Related to the April 28 question of priests blessing bishops, a reader from Kampala, Uganda, asked: "Can a bishop in a given case of emergency delegate a priest to ordain another priest? It is the bishop who has the fullness of the priesthood of Christ. Yet even priests are configured to the priesthood of Christ at ordination: Alter Christus! How full is the fullness of the priesthood of Christ in a bishop vis--vis the fullness of the priesthood of Christ in an ordained priest?"

This question would really require a highly nuanced theological treatise, and a brief answer risks being simplistic.

With this caveat in mind I would say the following. Bishops have the fullness of the sacrament of holy orders. Priests have a lesser participation and deacons a different participation which does not entail priesthood but rather service at the altar, at the table of the Word, and toward those in need.

Even though it is hard to avoid terms such as "more" and "less" when speaking of the degrees of holy orders, it should be said that each ministry lacks nothing that is necessary for carrying out its precise mission within the Church. The fact that some functions are reserved to particular ministers does not mean that the other ministers are deprived of these functions, but that they are not required for the specific mission.

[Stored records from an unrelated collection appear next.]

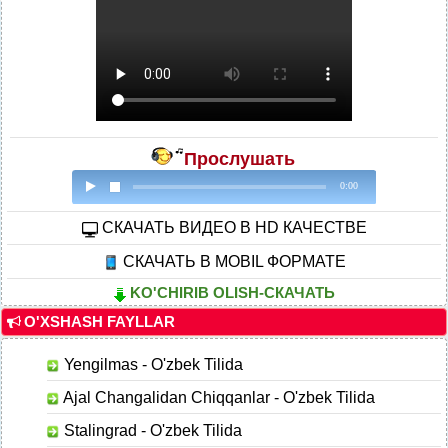
Прослушать
0:00
CКАЧАТЬ ВИДЕО В HD КАЧЕСТВЕ
СКАЧАТЬ В MOBIL ФОРМАТЕ
KO'CHIRIB OLISH-СКАЧАТЬ
O'XSHASH FAYLLAR
Yengilmas - O'zbek Tilida
Ajal Changalidan Chiqqanlar - O'zbek Tilida
Stalingrad - O'zbek Tilida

In this sense the ministry of the bishop, having the fullness of the priesthood, goes beyond the power of ordination and directly entails his function as the shepherd and principle of unity of the local church through whom unity with the universal Church is established. Priests and deacons in their respective ministries collaborate with the bishop, and the ecclesial effectiveness of their ministry requires communion with him.

Regarding the question at hand, in case of necessity, Latin-rite bishops may delegate to priests the celebration of the sacrament of confirmation. This faculty may only be validly used within the confines of the diocese itself. Eastern Catholic priests habitually confirm infants immediately following baptism.

The ordination of priests, however, is not delegable (Canon 1012 of the Code of Canon Law). Only a bishop has the power to ordain deacons and priests. Priests do not have this power as it is not required for their mission.

There is some debate as to whether a pope could authorize priests to do so. The only reason this possibility was aired is due to the existence of some medieval documents in which three popes, between the years 1400 and 1489, granted privileges to certain abbots to ordain deacons and priests.

The documents in question are of dubious theological value, the actual historical circumstances are rather murky, and the aforementioned privileges were all later withdrawn. The actual ordinations, however, were not declared invalid, and so it remains a hypothetical question if a precise papal concession might allow for an exception to the general rule.